Records contained in a dataset

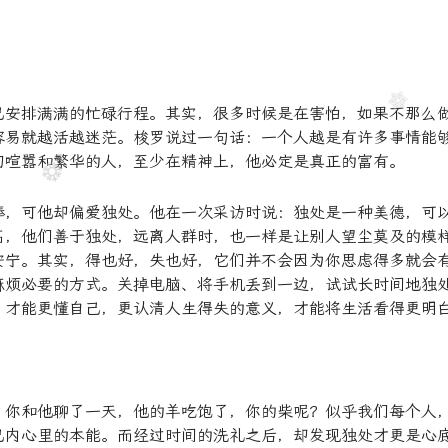
己安排满满的忙碌行程。其实，很多时候是在害怕，如果不那么
容易就越活越迷茫。梭罗说过一句话：一个人越是有许多事情能
切喧嚣和繁华的人，至少在精神上，他必定是真正的富有。
捧，可他却偏爱独处。他在一次采访时说：独处是一种美德，可
高，他们善于独处，远离人群时，也一样是让别人望尘莫及的模
安宁。其实，得也好，失也好，它们并不会因为你思虑得多就会
麻烦必要的方式。关掉电脑、将手机丢到一边，试试长时间地独
，才能更懂自己，更认清人生得失的意义，才能将生活看得更明
，你和他聊了一天，他的羊吃饱了，你的柴呢？似乎我们每个人
己内心里的本能。而经过时间的洗礼之后，却发现独处才更是心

EXERCISE DETAILS ::
Your task is to reproduce exactly the lines that begin at the line containing "容易就越活越迷茫。梭罗说过一句话：一个人越是有许多事情能" and end at the final line of the data above.

RESULT ::
容易就越活越迷茫。梭罗说过一句话：一个人越是有许多事情能
切喧嚣和繁华的人，至少在精神上，他必定是真正的富有。
捧，可他却偏爱独处。他在一次采访时说：独处是一种美德，可
高，他们善于独处，远离人群时，也一样是让别人望尘莫及的模
安宁。其实，得也好，失也好，它们并不会因为你思虑得多就会
麻烦必要的方式。关掉电脑、将手机丢到一边，试试长时间地独
，才能更懂自己，更认清人生得失的意义，才能将生活看得更明
，你和他聊了一天，他的羊吃饱了，你的柴呢？似乎我们每个人
己内心里的本能。而经过时间的洗礼之后，却发现独处才更是心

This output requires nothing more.